En prolongement des 30 ans du Banquet, Le Marque-Page propose une série de témoignages récoltés auprès des acteurs et actrices des précédentes éditions.
Printemps 95, Vincent Mouchez, le libraire de la rue Thiers à Bayonne : « Quelques jours à Lagrasse début août ça vous dirait ? Ils cherchent du monde pour le Banquet du Livre ». Et ça avait commencé comme ça, aussi simplement que ça, de confiance. Une foule de bénévoles, un brassage – Et toi, tu viens d’où ? – se bousculait au service des repas, cantine mêlée aux invités, autre brassage, à la plonge, à l’accueil, à la librairie, aux entrées, au téléphone, temps d’avant les portables, hier… Du monde à presque se marcher sur les pieds, on avait vu grand, un côté bonne franquette, apprendre en faisant. Commencement. Banquets suivants, des bouchons, des klaxons jusqu’au village, du jamais vu, l’organisation plus serrée des parkings et du reste, obligé. Mais revenons à Vincent et cet été 95. Sa haute silhouette, une passion de la chose écrite qui le consumait, regret encore de ne pas l’avoir remercié. Visage enfui. Et d’autres, tant d’autres, le temps à l’œuvre. Ainsi au village, la bougonne et rugueuse Suzanne Rivière du bazar, souvent sur le devant à regarder passer. Une figure. Curieuse des nouvelles mais pas que. Les jambes douloureuses, pourtant un pas de côté vers l’abbaye, en allant à la tombe, le cimetière est à côté. Voir, apprendre, approcher ce qui se jouait là. Rester vivante. Jacques Prunair, libraire nomade, à Paris, en Afrique, à Rome, quelqu’un chez lui, quand je lui
ai rendu visite, des livres jusque dans la salle de bain ! En sa compagnie sur la promenade le café du matin très tôt chez Thierry, les premiers sur la terrasse, un puits de science, il partageait, écouter éblouie et le regarder, tiré à quatre épingles, une raideur, ses immuables veste et pantalon noirs, chemise blanche.

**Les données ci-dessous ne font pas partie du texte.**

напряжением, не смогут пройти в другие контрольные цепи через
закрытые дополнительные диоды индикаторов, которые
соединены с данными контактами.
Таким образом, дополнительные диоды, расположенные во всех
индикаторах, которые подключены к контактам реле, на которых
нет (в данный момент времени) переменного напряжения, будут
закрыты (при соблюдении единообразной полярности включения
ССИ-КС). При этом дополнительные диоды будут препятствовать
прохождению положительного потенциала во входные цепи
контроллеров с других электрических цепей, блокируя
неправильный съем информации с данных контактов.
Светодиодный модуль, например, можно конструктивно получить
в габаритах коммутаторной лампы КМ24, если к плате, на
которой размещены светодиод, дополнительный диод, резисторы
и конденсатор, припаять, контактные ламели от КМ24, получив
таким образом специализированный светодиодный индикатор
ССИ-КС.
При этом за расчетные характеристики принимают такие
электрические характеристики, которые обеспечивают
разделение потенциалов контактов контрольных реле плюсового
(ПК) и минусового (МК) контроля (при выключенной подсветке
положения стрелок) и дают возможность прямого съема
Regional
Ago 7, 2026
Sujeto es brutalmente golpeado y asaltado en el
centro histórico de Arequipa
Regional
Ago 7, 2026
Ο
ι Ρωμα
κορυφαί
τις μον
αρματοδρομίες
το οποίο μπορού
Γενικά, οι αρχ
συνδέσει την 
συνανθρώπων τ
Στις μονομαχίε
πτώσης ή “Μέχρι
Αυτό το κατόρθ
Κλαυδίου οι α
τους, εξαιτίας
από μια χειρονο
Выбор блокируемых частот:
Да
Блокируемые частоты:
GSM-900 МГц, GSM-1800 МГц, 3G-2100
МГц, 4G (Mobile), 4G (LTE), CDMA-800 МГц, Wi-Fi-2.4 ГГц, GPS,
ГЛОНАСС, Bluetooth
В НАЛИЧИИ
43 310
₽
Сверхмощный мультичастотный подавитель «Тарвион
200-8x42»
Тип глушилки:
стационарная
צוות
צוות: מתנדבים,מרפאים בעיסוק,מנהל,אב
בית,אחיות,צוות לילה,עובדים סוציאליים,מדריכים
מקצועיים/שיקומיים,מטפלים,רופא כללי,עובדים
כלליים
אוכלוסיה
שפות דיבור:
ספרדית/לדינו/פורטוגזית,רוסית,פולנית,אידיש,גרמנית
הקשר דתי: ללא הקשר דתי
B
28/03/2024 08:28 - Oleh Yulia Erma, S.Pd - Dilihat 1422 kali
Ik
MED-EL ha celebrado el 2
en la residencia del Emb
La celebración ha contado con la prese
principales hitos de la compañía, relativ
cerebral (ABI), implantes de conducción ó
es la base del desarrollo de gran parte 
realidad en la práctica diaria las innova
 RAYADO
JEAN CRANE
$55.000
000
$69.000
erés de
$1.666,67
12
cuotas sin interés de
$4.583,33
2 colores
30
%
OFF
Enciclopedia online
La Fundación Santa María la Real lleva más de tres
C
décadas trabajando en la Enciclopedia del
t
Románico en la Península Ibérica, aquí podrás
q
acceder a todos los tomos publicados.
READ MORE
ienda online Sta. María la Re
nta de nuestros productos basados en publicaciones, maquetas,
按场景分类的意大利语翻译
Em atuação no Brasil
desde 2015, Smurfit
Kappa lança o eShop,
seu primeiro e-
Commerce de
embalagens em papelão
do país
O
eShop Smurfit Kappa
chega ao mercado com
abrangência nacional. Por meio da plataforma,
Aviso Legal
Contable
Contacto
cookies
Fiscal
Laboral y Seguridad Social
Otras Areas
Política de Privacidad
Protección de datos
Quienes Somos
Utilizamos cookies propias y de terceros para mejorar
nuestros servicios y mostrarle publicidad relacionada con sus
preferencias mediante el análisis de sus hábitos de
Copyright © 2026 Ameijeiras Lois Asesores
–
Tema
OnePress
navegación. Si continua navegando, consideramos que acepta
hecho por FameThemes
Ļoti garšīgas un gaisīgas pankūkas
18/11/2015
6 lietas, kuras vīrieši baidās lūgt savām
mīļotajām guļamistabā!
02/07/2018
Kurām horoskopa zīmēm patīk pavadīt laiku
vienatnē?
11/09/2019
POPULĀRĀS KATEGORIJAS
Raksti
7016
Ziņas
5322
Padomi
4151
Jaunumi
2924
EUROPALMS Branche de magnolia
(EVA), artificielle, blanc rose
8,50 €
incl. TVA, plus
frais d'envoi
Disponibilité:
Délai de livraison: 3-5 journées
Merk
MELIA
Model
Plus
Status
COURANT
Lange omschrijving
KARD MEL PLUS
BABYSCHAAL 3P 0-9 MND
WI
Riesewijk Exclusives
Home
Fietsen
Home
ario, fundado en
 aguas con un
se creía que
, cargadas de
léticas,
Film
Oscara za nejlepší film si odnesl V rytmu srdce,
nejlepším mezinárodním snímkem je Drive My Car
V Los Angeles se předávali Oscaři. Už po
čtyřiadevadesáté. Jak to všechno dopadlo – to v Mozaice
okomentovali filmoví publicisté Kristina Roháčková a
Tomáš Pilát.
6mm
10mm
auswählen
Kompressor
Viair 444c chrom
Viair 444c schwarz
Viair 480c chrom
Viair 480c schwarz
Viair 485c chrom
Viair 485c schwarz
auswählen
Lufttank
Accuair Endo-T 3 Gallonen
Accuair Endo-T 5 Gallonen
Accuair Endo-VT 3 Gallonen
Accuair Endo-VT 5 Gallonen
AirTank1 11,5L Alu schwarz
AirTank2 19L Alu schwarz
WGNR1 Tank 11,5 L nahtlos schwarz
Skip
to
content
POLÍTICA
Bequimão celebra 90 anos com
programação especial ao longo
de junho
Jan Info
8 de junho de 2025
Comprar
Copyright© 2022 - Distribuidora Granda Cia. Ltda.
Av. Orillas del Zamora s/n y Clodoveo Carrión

Comme ça, c’est réglé, plus besoin d’y réfléchir, et
d’été en été retrouver là ses marques, le lacis de ruelles, l’Orbieu, ses plages de galets, passer le pont, un coup d’œil, baigneurs, pique-niques, concours de ricochets, à la nuit deviner des conciliabules de jeunes gens assis en rond, promesses et serments, les voilà déjà pour quelques-uns au mitan de leur vie. Le pont donc et à gauche, au bout d’une longue allée
l’abbaye, l’emprunter, d’autres visages se pressent, enfuis eux aussi, Marie-Claire Galpérine, radieuse, avec elle entrer de plain-pied dans la Grèce antique, le modeste Emmanuel Darley, habité, on pressentait un monde, qui-vive d’un regard. Marc Béton miracle de ses lectures, monolithique effacé affaissé derrière son texte, sans effet, sans effort et le texte s’élevait s’entendait. Pierre Soulages seigneur fendant l’espace, l’évidence d’une présence. Armand Gatti, en halo autour de lui le mystère de La parole errante, comme une légende, vous n’en saviez guère plus et toujours pas, l’observer se fondre parmi les badauds, se glisser s’immerger dans la grande librairie du réfectoire des moines, dans la petite, la pérenne, plus tard Le Nom de l’homme, un sourire posé sur son visage rond plissé de rides. Maurice Nadeau, il accompagnait avec une sorte d’étonnement le succès de Extension du domaine de la lutte, roman de Michel Houellebecq, de mémoire quelque chose comme si le lecteur y
reconnaît un miroir de notre monde, j’ai peur. Le débonnaire Jean-Louis Comolli, vêtu ample et clair, chapeau de paille, ça cogne dur dans les Corbières, érudition généreuse et charme de conteur oriental, Mathieu Riboulet, des lieux tellement siens, comment ne continuerait-il pas à les habiter, émotion de l’entendre lu un dimanche matin par Alban Richard, un jeune chorégraphe lors de l’émission Music Émoi « Nous sommes là où notre présence fait advenir le monde » et le monde advenait encore une fois, parole vive, elle creuse son chemin essaime. Et Gérard Bobilier enfin, l’enchanteur, son immense et tumultueuse famille réunie autour de la table. Épaulé, porté par ses fidélités de toujours. Des solides. Ses historiques. Un maître. Tel un sphinx, indéchiffrable parfois. Pour un instant, à chacun, même sa plus lointaine parentèle le don de son entière présence. Un arbre qui n’en finirait pas de porter des fruits. D’irriguer ce tout petit bout de pays, de paysage. D’abriter aussi. Par la force et l’obstination de quelques-uns, une oasis s’ouvrait, c’était là, ce serait là. Le lieu de fraternités nouvelles, une source où puiser. La moindre des choses, surgit en boomerang le souvenir bouleversant du documentaire de Nicolas Philibert projeté aux étoiles l’été 98, le psychiatre Jean Oury, la clinique de la Borde et ses grands arbres, bruissaient ceux autour de l’abbaye, murmurait l’Orbieu. Oui, la moindre des choses, les convoquer, d’autres font signe, trente ans tout de même et reconnaissants, prononcer leur nom encore une fois, les ramener parmi nous puisque, tissés de chacun d’eux, nous sommes, nous, toujours là.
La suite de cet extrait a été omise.